EXERCISE
Copy each line of the records exactly, stopping only after the line that contains "omponents that are" has been written, and leave pictures out.

■ ■ ■ ■ ■

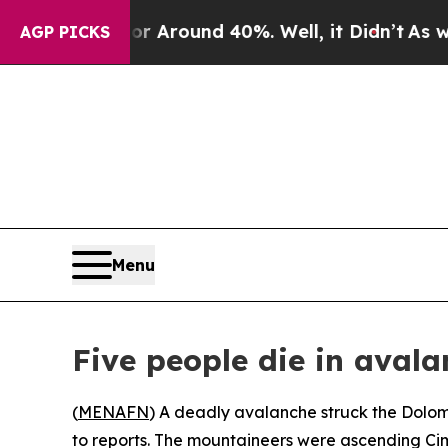
 a Floor Around 40%. Well, it Didn’t
As war Wi
AGP PICKS
Menu
Five people die in aval
(
MENAFN
) A deadly avalanche struck the Dolomit
to reports. The mountaineers were ascending Cima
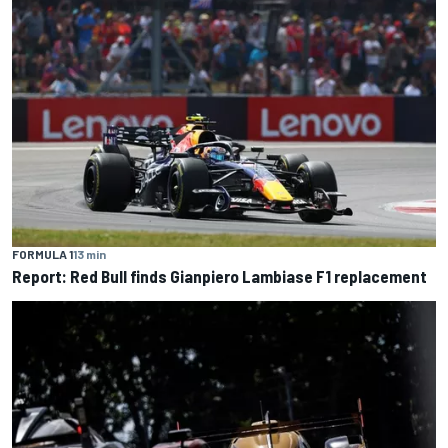
FORMULA 1
13 min
Report: Red Bull finds Gianpiero Lambiase F1 replacement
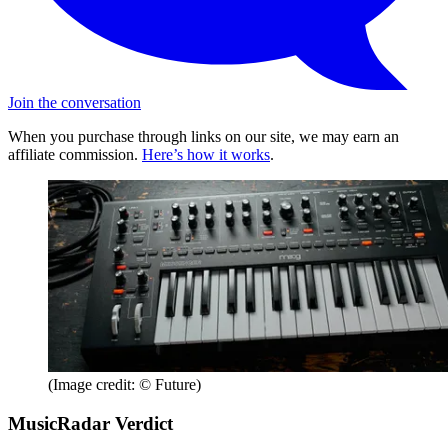
Join the conversation
When you purchase through links on our site, we may earn an
affiliate commission.
Here’s how it works
.
(Image credit: © Future)
MusicRadar Verdict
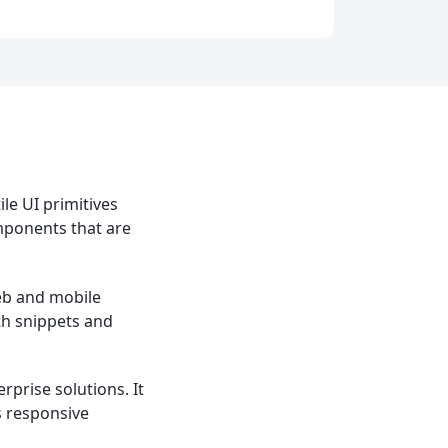
le UI primitives
omponents that are
web and mobile
th snippets and
prise solutions. It
s responsive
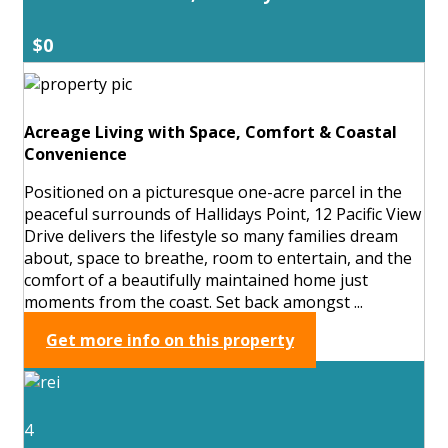
$0
Acreage Living with Space, Comfort & Coastal
Convenience
Positioned on a picturesque one-acre parcel in the
peaceful surrounds of Hallidays Point, 12 Pacific View
Drive delivers the lifestyle so many families dream
about, space to breathe, room to entertain, and the
comfort of a beautifully maintained home just
moments from the coast. Set back amongst ...
Get more info on this property
4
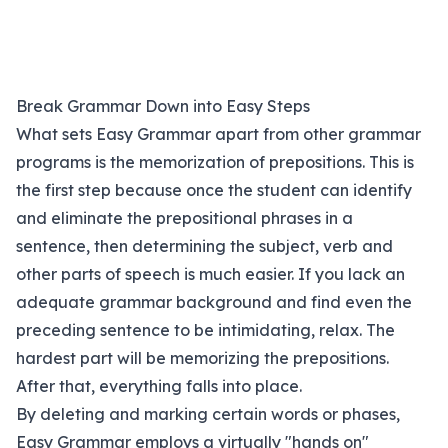
Break Grammar Down into Easy Steps
What sets Easy Grammar apart from other grammar
programs is the memorization of prepositions. This is
the first step because once the student can identify
and eliminate the prepositional phrases in a
sentence, then determining the subject, verb and
other parts of speech is much easier. If you lack an
adequate grammar background and find even the
preceding sentence to be intimidating, relax. The
hardest part will be memorizing the prepositions.
After that, everything falls into place.
By deleting and marking certain words or phases,
Easy Grammar employs a virtually "hands on"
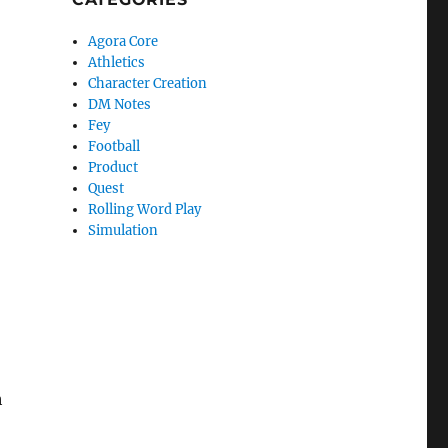
Agora Core
Athletics
Character Creation
DM Notes
Fey
Football
Product
Quest
Rolling Word Play
Simulation
h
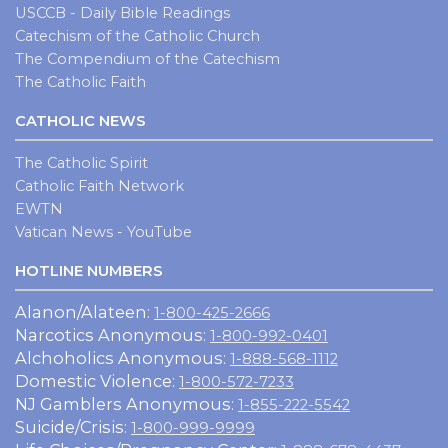
USCCB - Daily Bible Readings
Catechism of the Catholic Church
The Compendium of the Catechism
The Catholic Faith
CATHOLIC NEWS
The Catholic Spirit
Catholic Faith Network
EWTN
Vatican News - YouTube
HOTLINE NUMBERS
Alanon/Alateen:
1-800-425-2666
Narcotics Anonymous:
1-800-992-0401
Alchoholics Anonymous:
1-888-568-1112
Domestic Violence:
1-800-572-7233
NJ Gamblers Anonymous:
1-855-222-5542
Suicide/Crisis:
1-800-999-9999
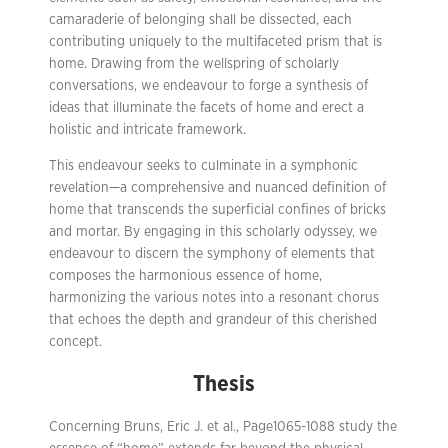
camaraderie of belonging shall be dissected, each
contributing uniquely to the multifaceted prism that is
home. Drawing from the wellspring of scholarly
conversations, we endeavour to forge a synthesis of
ideas that illuminate the facets of home and erect a
holistic and intricate framework.
This endeavour seeks to culminate in a symphonic
revelation—a comprehensive and nuanced definition of
home that transcends the superficial confines of bricks
and mortar. By engaging in this scholarly odyssey, we
endeavour to discern the symphony of elements that
composes the harmonious essence of home,
harmonizing the various notes into a resonant chorus
that echoes the depth and grandeur of this cherished
concept.
Thesis
Concerning Bruns, Eric J. et al., Page1065-1088 study the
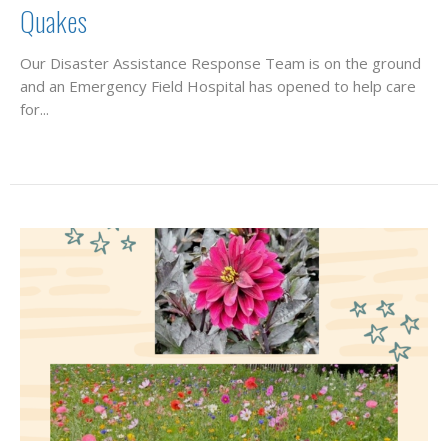
Quakes
Our Disaster Assistance Response Team is on the ground
and an Emergency Field Hospital has opened to help care
for...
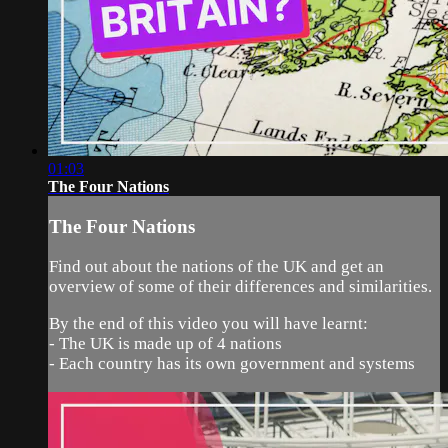
01:03
The Four Nations
The Four Nations
Find out about the nations of the UK and get an
overview of some of their differences and similarities.
By the end of this video you will have learnt:
- The UK is made up of 4 nations
- Each country has its own government and systems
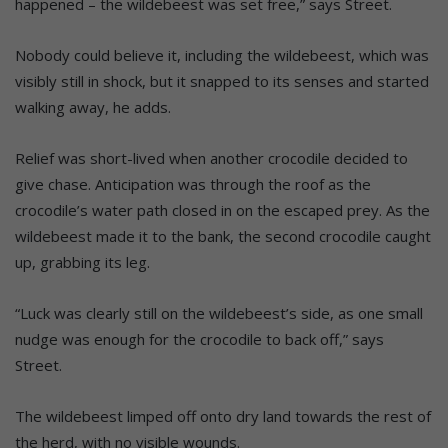
happened – the wildebeest was set free,” says Street.
Nobody could believe it, including the wildebeest, which was
visibly still in shock, but it snapped to its senses and started
walking away, he adds.
Relief was short-lived when another crocodile decided to
give chase. Anticipation was through the roof as the
crocodile’s water path closed in on the escaped prey. As the
wildebeest made it to the bank, the second crocodile caught
up, grabbing its leg.
“Luck was clearly still on the wildebeest’s side, as one small
nudge was enough for the crocodile to back off,” says
Street.
The wildebeest limped off onto dry land towards the rest of
the herd, with no visible wounds.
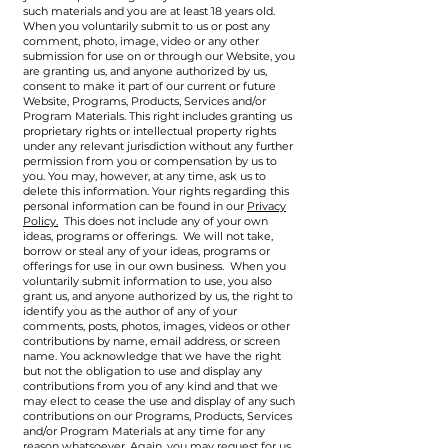
such materials and you are at least 18 years old.
When you voluntarily submit to us or post any
comment, photo, image, video or any other
submission for use on or through our Website, you
are granting us, and anyone authorized by us,
consent to make it part of our current or future
Website, Programs, Products, Services and/or
Program Materials. This right includes granting us
proprietary rights or intellectual property rights
under any relevant jurisdiction without any further
permission from you or compensation by us to
you. You may, however, at any time, ask us to
delete this information. Your rights regarding this
personal information can be found in our
Privacy
Policy.
This does not include any of your own
ideas, programs or offerings. We will not take,
borrow or steal any of your ideas, programs or
offerings for use in our own business. When you
voluntarily submit information to use, you also
grant us, and anyone authorized by us, the right to
identify you as the author of any of your
comments, posts, photos, images, videos or other
contributions by name, email address, or screen
name. You acknowledge that we have the right
but not the obligation to use and display any
contributions from you of any kind and that we
may elect to cease the use and display of any such
contributions on our Programs, Products, Services
and/or Program Materials at any time for any
reason whatsoever. Again, you may request for us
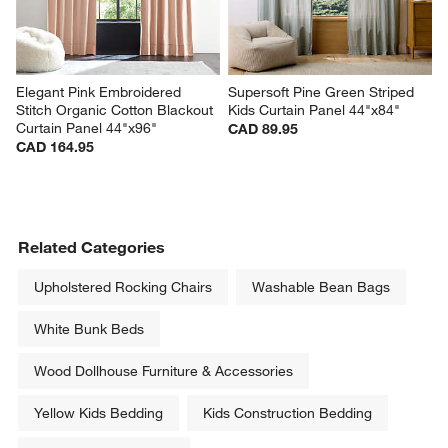
Elegant Pink Embroidered 
Supersoft Pine Green Striped 
Stitch Organic Cotton Blackout 
Kids Curtain Panel 44"x84"
Curtain Panel 44"x96"
CAD 89.95
CAD 164.95
Related Categories
Upholstered Rocking Chairs
Washable Bean Bags
White Bunk Beds
Wood Dollhouse Furniture & Accessories
Yellow Kids Bedding
Kids Construction Bedding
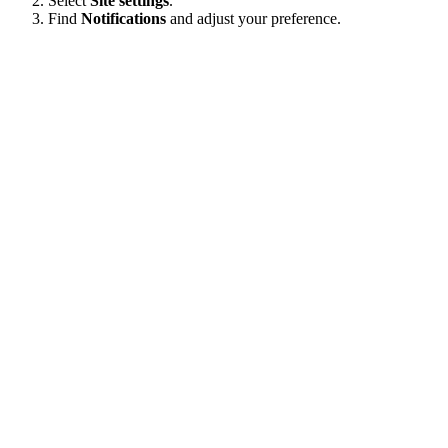
Select
Site settings
.
Find
Notifications
and adjust your preference.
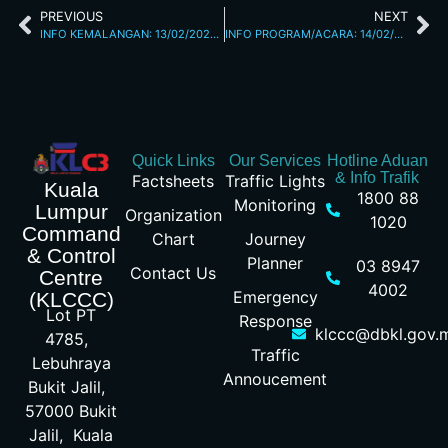
PREVIOUS
NEXT
INFO KEMALANGAN: 13/02/2026 07.18PM L/RAYA KL SEREMBAN
INFO PROGRAM/ACARA: 14/02/2026 07.49AM
Quick Links
Our Services
Hotline Aduan
& Info Trafik
Factsheets
Traffic Lights
Kuala
1800 88
Monitoring
Lumpur
Organization
1020
Command
Chart
Journey
& Control
Planner
03 8947
Contact Us
Centre
4002
Emergency
(KLCCC)
Lot PT
Response
klccc@dbkl.gov.
4785,
Traffic
Lebuhraya
Annoucement
Bukit Jalil,
57000 Bukit
Jalil, Kuala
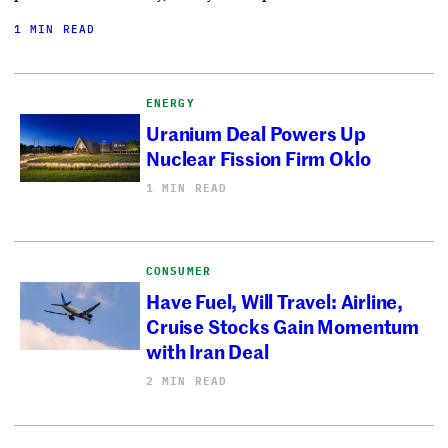
1 MIN READ
ENERGY
Uranium Deal Powers Up
Nuclear Fission Firm Oklo
1 MIN READ
CONSUMER
Have Fuel, Will Travel: Airline,
Cruise Stocks Gain Momentum
with Iran Deal
2 MIN READ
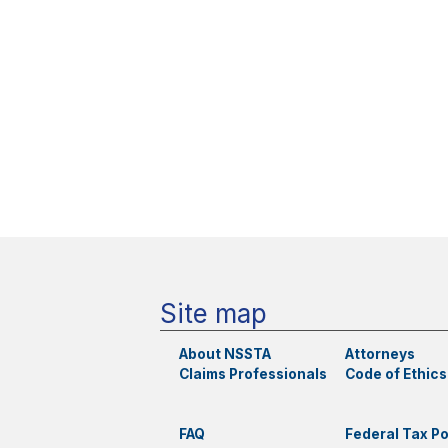
Site map
About NSSTA
Attorneys
Claims Professionals
Code of Ethics
FAQ
Federal Tax Po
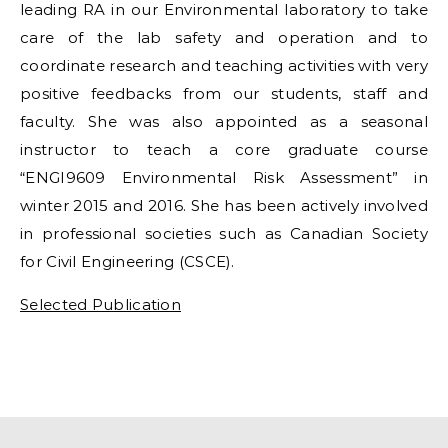
leading RA in our Environmental laboratory to take
care of the lab safety and operation and to
coordinate research and teaching activities with very
positive feedbacks from our students, staff and
faculty. She was also appointed as a seasonal
instructor to teach a core graduate course
“ENGI9609 Environmental Risk Assessment” in
winter 2015 and 2016. She has been actively involved
in professional societies such as Canadian Society
for Civil Engineering (CSCE).
Selected Publication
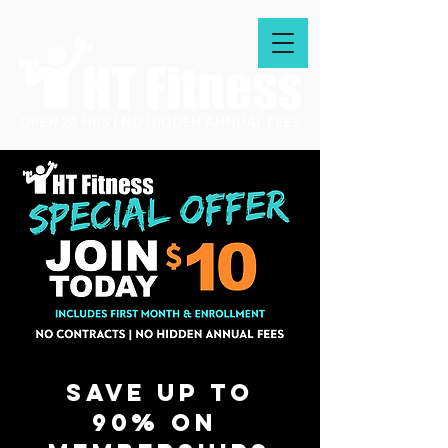
Save up to
90% on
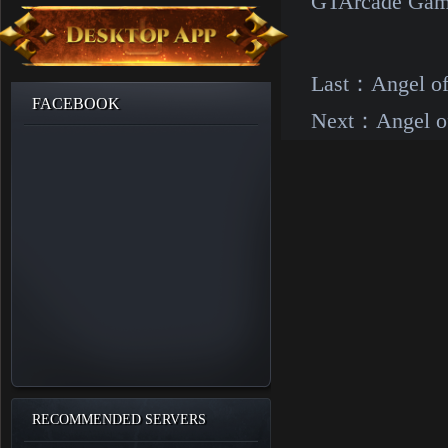
GTArcade Gam
Last：
Angel o
FACEBOOK
Next：
Angel o
RECOMMENDED SERVERS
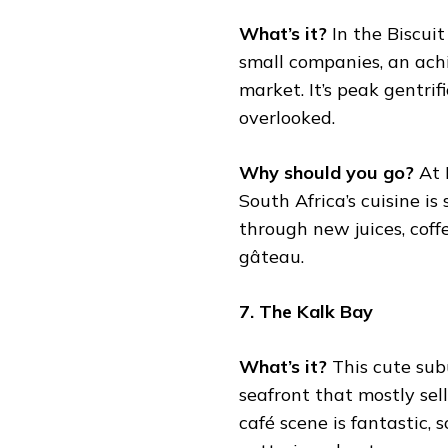
What’s it?
In the Biscui
small companies, an ach
market. It’s peak gentrif
overlooked.
Why should you go?
At 
South Africa’s cuisine i
through new juices, coffe
gâteau.
7. The Kalk Bay
What’s it?
This cute subu
seafront that mostly sell
café scene is fantastic, 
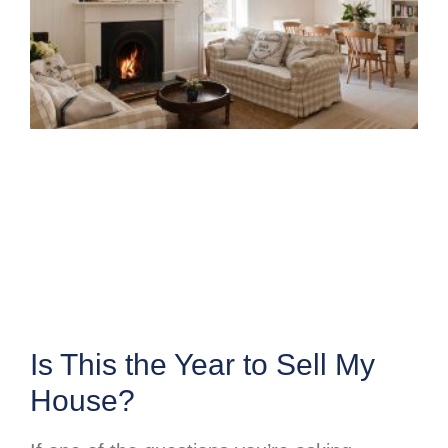
Is This the Year to Sell My
House?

■ ■ ■ ■ ■

ANSWER FOR THE TASK
 a Floor Around 40%. Well, it Didn’t
As war Wi
AGP PICKS
Menu
Five people die in aval
(
MENAFN
) A deadly avalanche struck the Dolomit
to reports. The mountaineers were ascending Cima
FORMULA 1
13 min
Report: Red Bull finds Gianpiero Lambiase F1 replacement
Join the conversation
When you purchase through links on our site, we may earn an
affiliate commission.
Here’s how it works
.
(Image credit: © Future)
MusicRadar Verdict
le UI primitives
omponents that are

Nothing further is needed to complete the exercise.